George Duke Interview @ Wolfgang’s Vault

By the time this interview was recorded in 1978, Duke had recorded and toured with Jean-Luc Ponty, Frank Zappa, Cannonball Adderly, Stanley Clarke, and Billy Cobham — covering jazz, rock, and everything on the spectrum in between before heading in a more straightforward funk direction with 1977’s Reach For It and its 1978 follow-up Don’t Let Go. Duke openly admits in this interview of trying to avoid being pigeonholed in any specific genre, and has a lot to say about the state of music in the late 1970s.
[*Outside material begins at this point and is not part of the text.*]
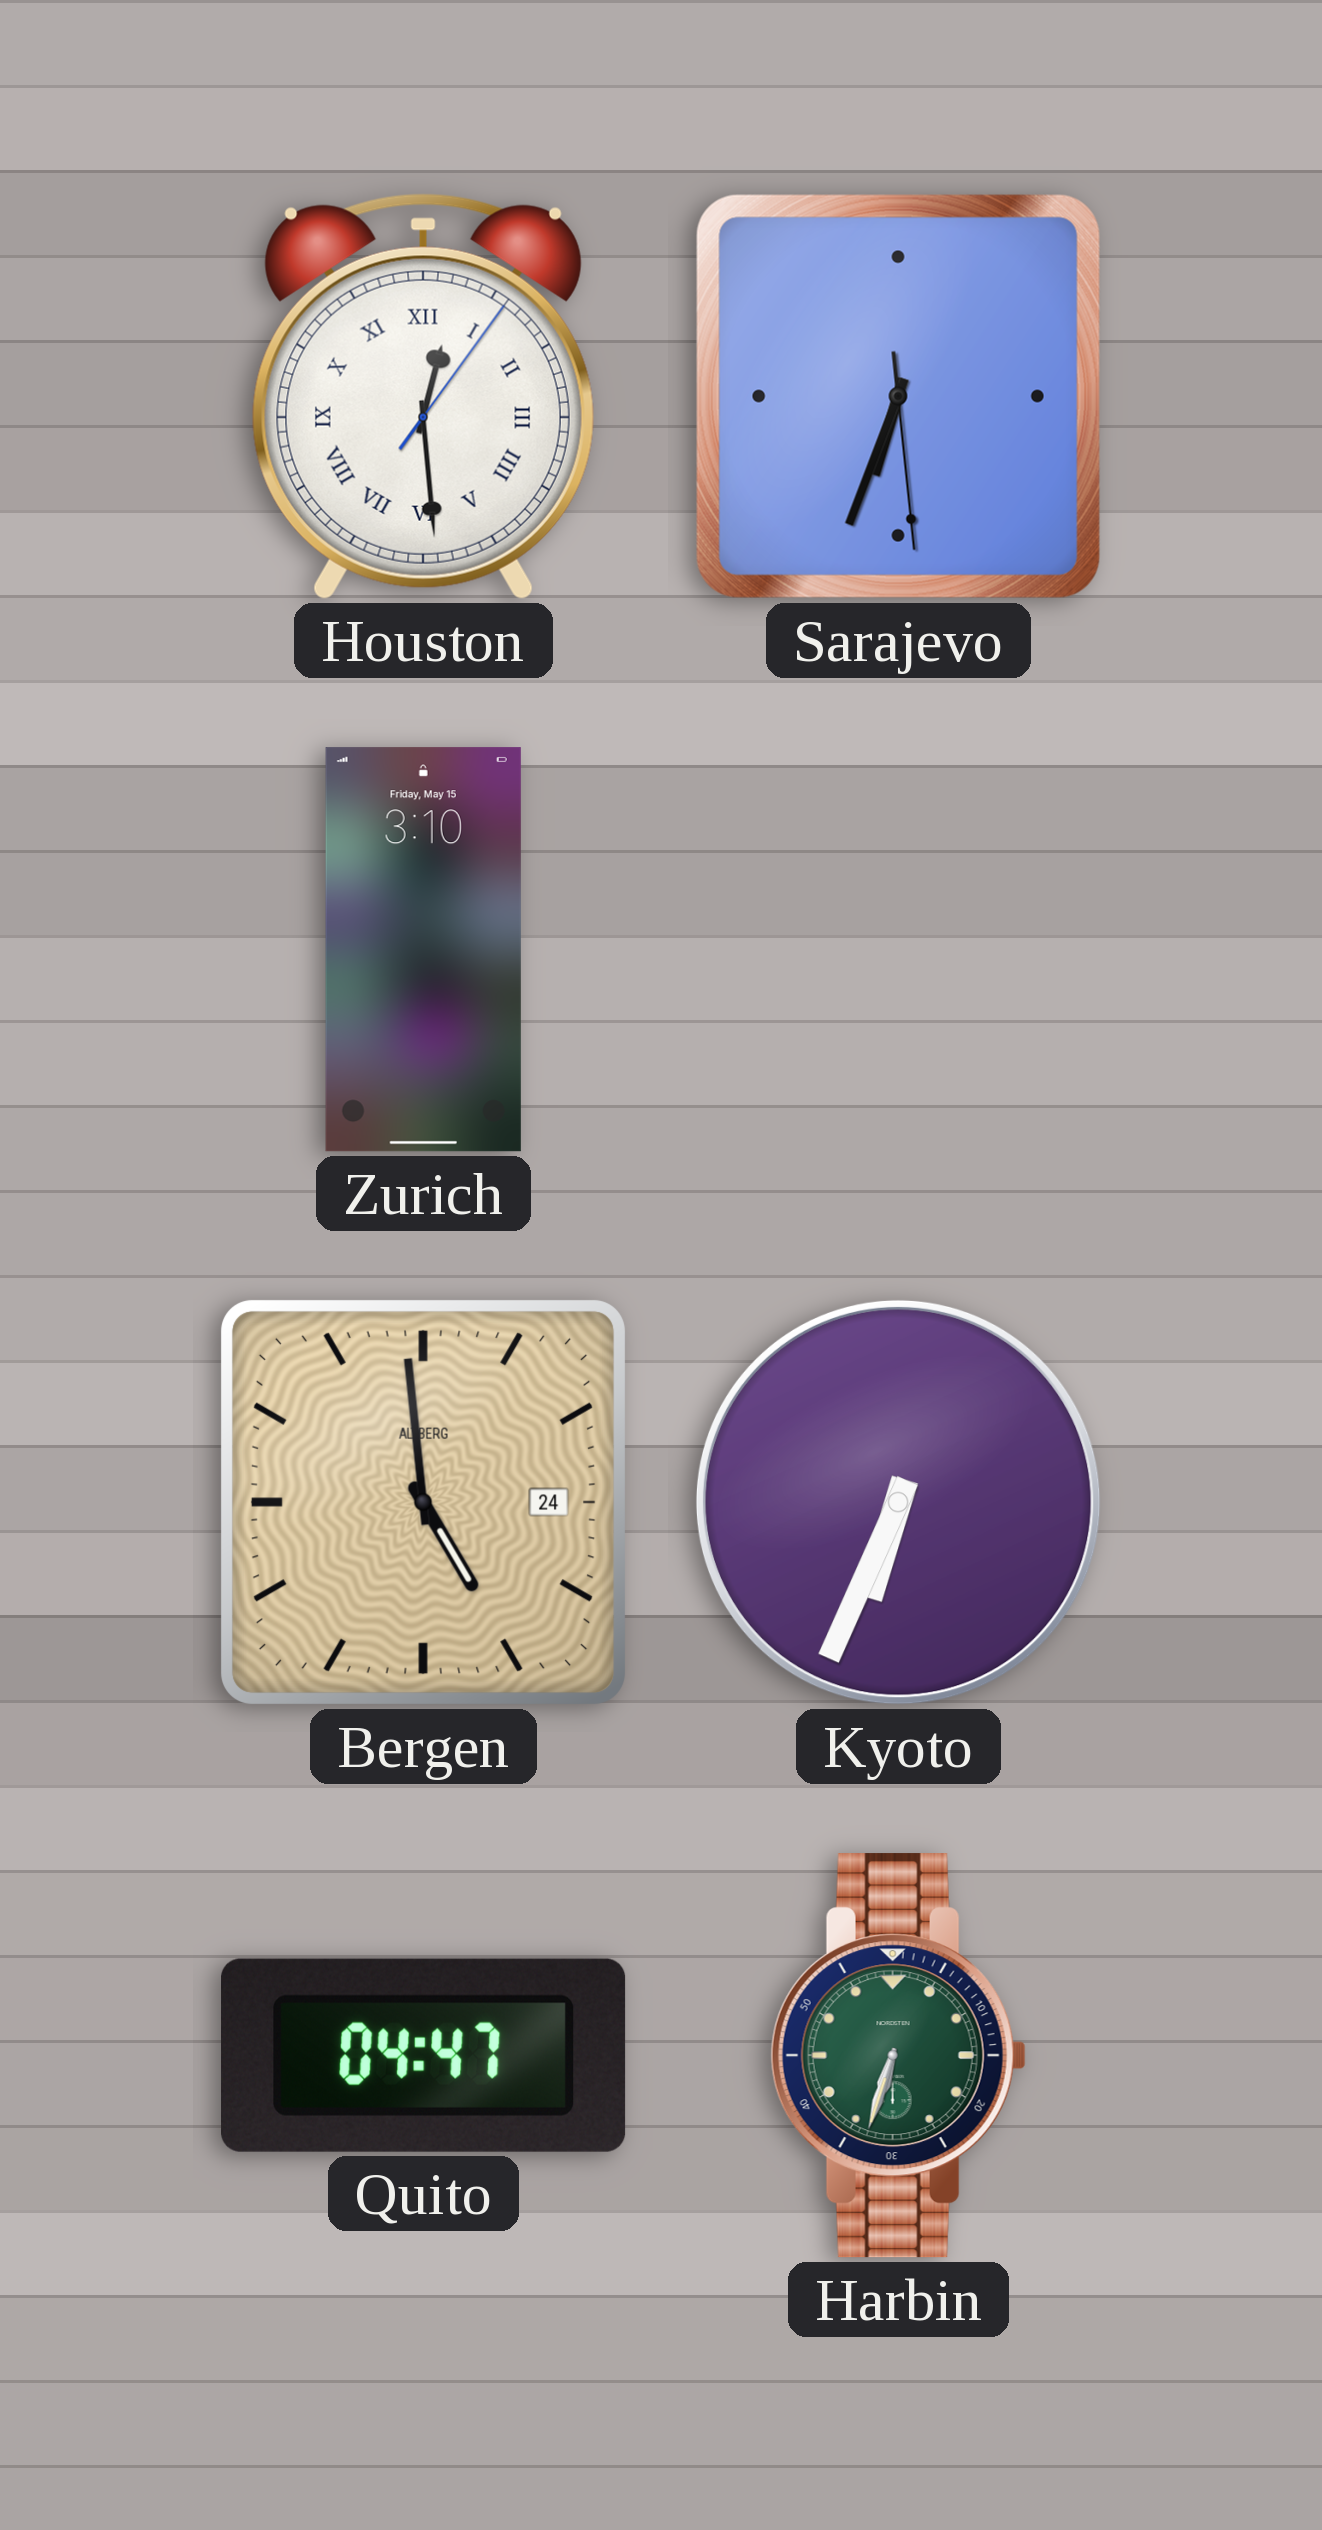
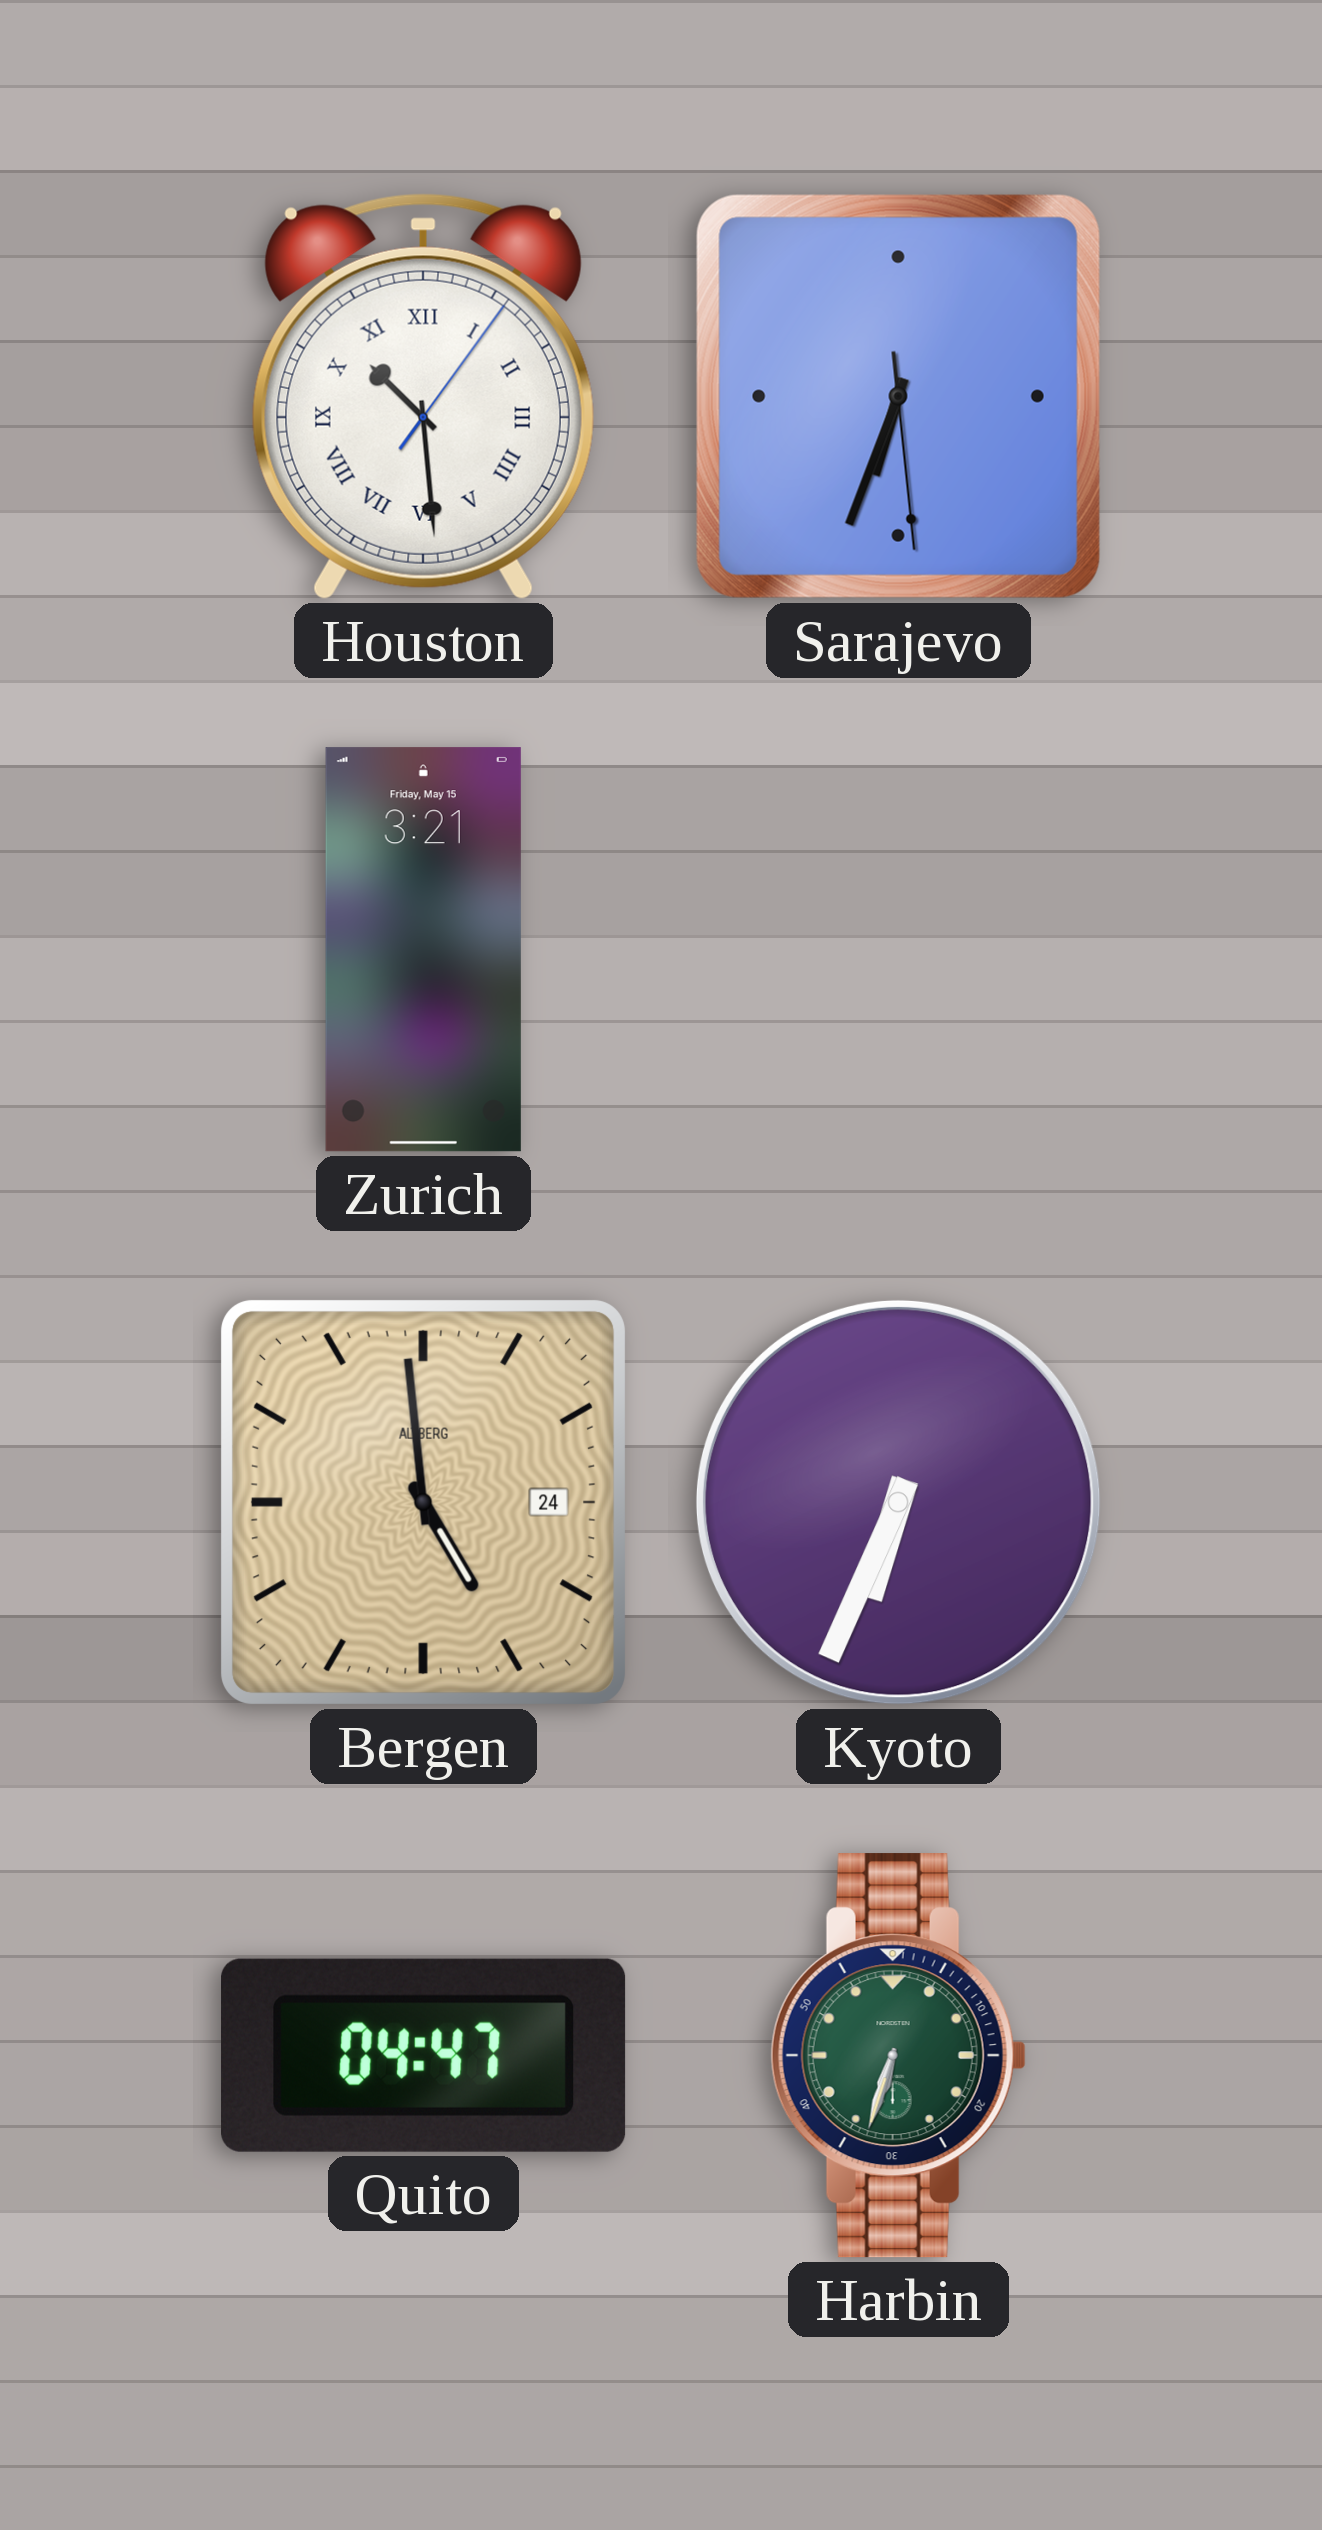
Houston: 12:29 -> 10:29
Zurich: 3:10 -> 3:21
Indeed, his views are as relevant today as when they were first recorded.

Click here to hear the whole interview.

Note:

‘Whatever happened to Shuggie Otis?’ is the only unanswered question in this interview. As you know, Shuggie Otis played Bass on Frank Zappa’s song “Peaches En Regalia”, from his “Hot Rats” Album.

6 Responses to “George Duke Interview @ Wolfgang’s Vault”

  1. Rob says:

    I vaguely remember reading that Shuggie Otis passed away a couple of years ago. I could be wrong, though…

  2. Rob says:

    P.S.—After Googling Shuggie, it says he a semi-recluse and in poor health, but played some gigs in 2001. Rumors of his death may be premature (sorry, Shuggie!).

  3. Birdman! says:

    His 1974 album, “Inspiration Information” was rereleased by David Byrne’s “Luaka Bop” label a few years ago. At that time, he appeared on “The Conan O’Brien Show” and played “Strawberry Letter 23” (I couldn’t find it on Youtube, but you can listen to that song and some others there). Recognizing the name, I got the CD. Very sexy R&B and very highly recommendable. Like Prince, he plays just about every instrument on the album. I think “Luaka Bop” later released another album by him, but I haven’t heard it. Anyone with the slightest interest should check out “Inspiration Informmation”, though. Everytime I play it, people ask who it is and really dig it. Also, it has the original version of “Strawberry Letter 23”, which was a hit for the Brothers Johnson.

  4. andre says:

    He obviously became a recluse and decided not to step into the popular domain anymore in fear of being pigeon holed. Some people say he was a black rock artist, if you watch the movie Electric Purgatory , and then some people say he was funkateer. He was a deep artist, and didnt want to bullshit and most black artists like hiim have to bullshit to get any promotion, let alone sales.

  5. peter says:

    I read an interview with him where he was seething with hatred. I’ll have to see if I can track it down. He pretty much said he taught Frank and Beefheart everything they knew. He would refer to Don as a flatulant bee: Bee Fart. Love his Insp Info album, too. Yep, play it at a party and everyone wants to know what it is.

  6. urbangraffito says:

    A quote from andre:

    He obviously became a recluse and decided not to step into the popular domain anymore in fear of being pigeon holed. Some people say he was a black rock artist, if you watch the movie Electric Purgatory , and then some people say he was funkateer. He was a deep artist, and didnt want to bullshit and most black artists like hiim have to bullshit to get any promotion, let alone sales.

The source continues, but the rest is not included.